Charles Barkley weighs in on load management in the NBA:
"You can't make $30, $40, $50 million and then sit out games. I think it's disrespectful to the game, I think it's disrespectful to the fans." pic.twitter.com/WLFTnhRCV7
— First Take (@FirstTake) February 27, 2023
This business model would not fly in most industries. Employees are generally expected to work and contribute, whether they make twenty bucks an hour or twenty million a year. For whatever reason, NBA players think it is asking too much to jog up and down the court for most 82 games.
This is a particular problem because the cost of attending an NBA game is high. No one wants to take their family to see LeBron, only for him to be taking a “load management” night. NFL players don’t do that, and there are only seventeen games. MLB players will take a day off, but not habitually like the spoiled millionaires in the NBA do. Outkick continued:
On Monday’s edition of ‘First Take,’ Barkley expanded on the load management issue and made the spot-on point that steel workers and other blue-collar workers don’t just sit out from working when they feel like it. Those blue-collar workers aren’t being paid $40 million or more to play basketball, either.

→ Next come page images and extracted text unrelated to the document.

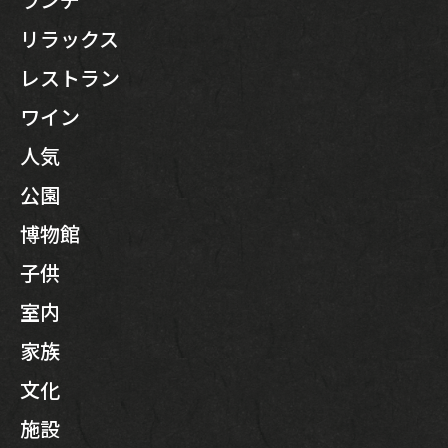
リラックス
レストラン
ワイン
人気
公園
博物館
子供
室内
家族
文化
施設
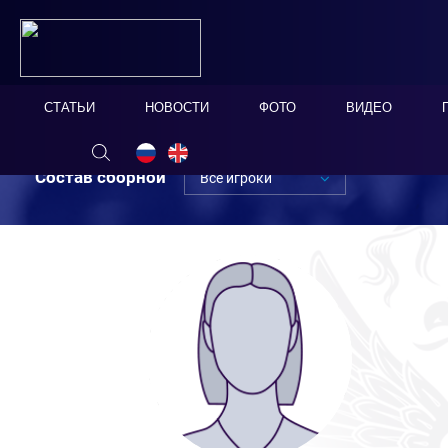
СТАТЬИ
НОВОСТИ
ФОТО
ВИДЕО
Состав сборной
Все игроки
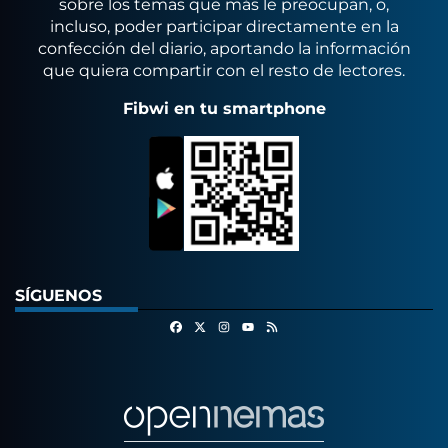
sobre los temas que más le preocupan, o,
incluso, poder participar directamente en la
confección del diario, aportando la información
que quiera compartir con el resto de lectores.
Fibwi en tu smartphone
SÍGUENOS
Facebook
X
Instagram
RSS
Youtube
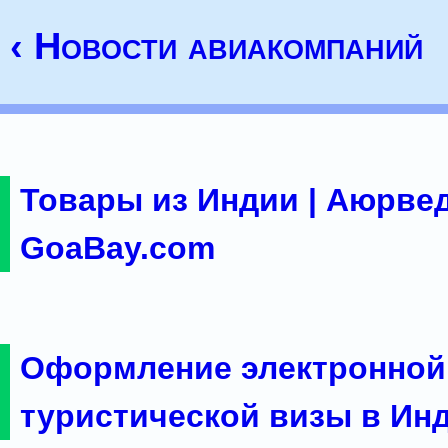
‹ Новости авиакомпаний
Товары из Индии | Аюрвед
GoaBay.com
Оформление электронной
туристической визы в Ин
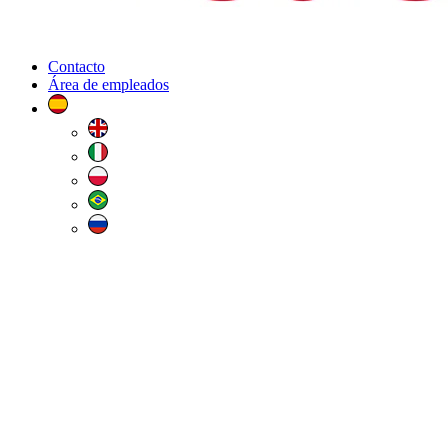
Contacto
Área de empleados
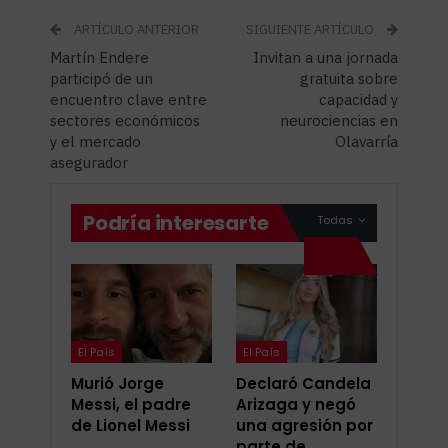
ARTÍCULO ANTERIOR
SIGUIENTE ARTÍCULO
Martín Endere
Invitan a una jornada
participó de un
gratuita sobre
encuentro clave entre
capacidad y
sectores económicos
neurociencias en
y el mercado
Olavarría
asegurador
Podría interesarte
Todas
El País
El País
Murió Jorge
Declaró Candela
Messi, el padre
Arizaga y negó
de Lionel Messi
una agresión por
parte de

“I don’t think fans get mad if you’re making $30, $40, $50 million if you play basketball every night, but you can’t make $30, $40, $50 million and then sit out games,” Barkley said. “I think it’s disrespectful to the game, I think it’s disrespectful to the fans. These fans are paying their hard-earned money.”

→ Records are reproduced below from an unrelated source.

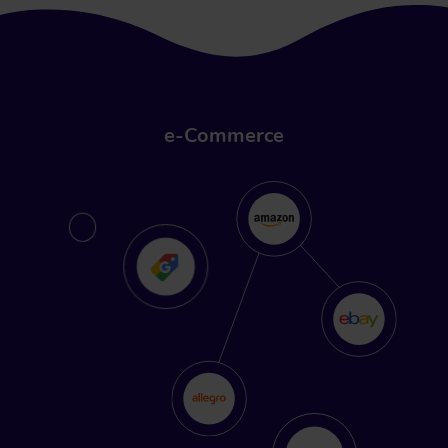
e-Commerce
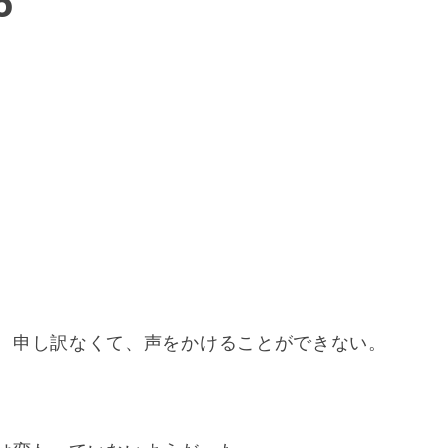
6
。
。申し訳なくて、声をかけることができない。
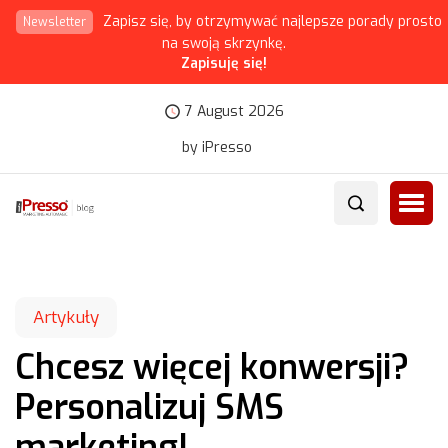
Zapisz się, by otrzymywać najlepsze porady prosto
Newsletter
na swoją skrzynkę.
Zapisuję się!
7 August 2026
by iPresso
Artykuły
Chcesz więcej konwersji?
Personalizuj SMS
marketing!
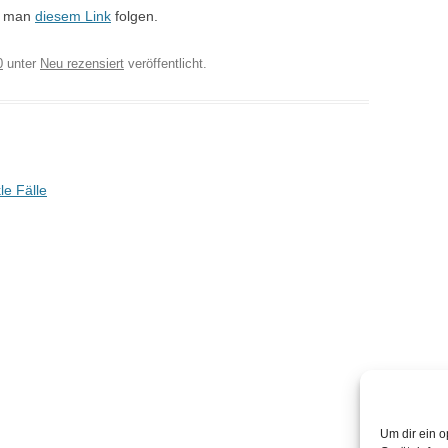
te man
diesem Link
folgen.
0
unter
Neu rezensiert
veröffentlicht.
le Fälle
Um dir ein o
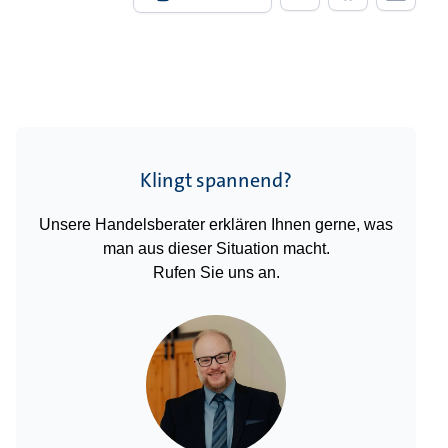
Klingt spannend?
Unsere Handelsberater erklären Ihnen gerne, was
man aus dieser Situation macht.
Rufen Sie uns an.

“It ain’t like we’re working in the steel mill, brother,” Barkley continued. “There are people working in the steel mill every day and I’m pretty sure they’re tired too, but they go to work every day.”
As usual, Charles is right. He is one of the few voices of reason in not only sports media, but media in general. The NBA is already bleeding fans, and the recent NBA All-Star game was one of the lowest rated ever. Fans are fed up and it shows.
NBA injury reports aren’t available until a couple hours prior to the game, and if you have dropped several hundred dollars to see your favorite player and he is taking a mental health break, guess you are screwed. Explain that to your kid when he is upset that Ja Morant is in sweats on the bench.
If there is a solution in sight, Barkley doesn’t know what it is. Until the league and the players value the people that support them and help pay their salaries, also known as the fans, things won’t change. It will still be spoiled rich men that won’t run up and down the court for 82 games a season.